* [SOURCE DATA]:
*** Block opens ***

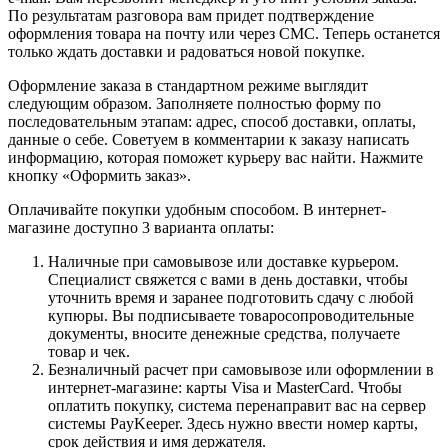
По результатам разговора вам придет подтверждение
оформления товара на почту или через СМС. Теперь останется
только ждать доставки и радоваться новой покупке.
Оформление заказа в стандартном режиме выглядит
следующим образом. Заполняете полностью форму по
последовательным этапам: адрес, способ доставки, оплаты,
данные о себе. Советуем в комментарии к заказу написать
информацию, которая поможет курьеру вас найти. Нажмите
кнопку «Оформить заказ».
Оплачивайте покупки удобным способом. В интернет-
магазине доступно 3 варианта оплаты:
Наличные при самовывозе или доставке курьером.
Специалист свяжется с вами в день доставки, чтобы
уточнить время и заранее подготовить сдачу с любой
купюры. Вы подписываете товаросопроводительные
документы, вносите денежные средства, получаете
товар и чек.
Безналичный расчет при самовывозе или оформлении в
интернет-магазине: карты Visa и MasterCard. Чтобы
оплатить покупку, система перенаправит вас на сервер
системы PayKeeper. Здесь нужно ввести номер карты,
срок действия и имя держателя.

*** Block closes ***

Everything from the line with "товар и чек." through the end of the listing, both ends included, needs to be transcribed exactly, with no other lines.

* [ANSWER SECTION]:
товар и чек.
Безналичный расчет при самовывозе или оформлении в
интернет-магазине: карты Visa и MasterCard. Чтобы
оплатить покупку, система перенаправит вас на сервер
системы PayKeeper. Здесь нужно ввести номер карты,
срок действия и имя держателя.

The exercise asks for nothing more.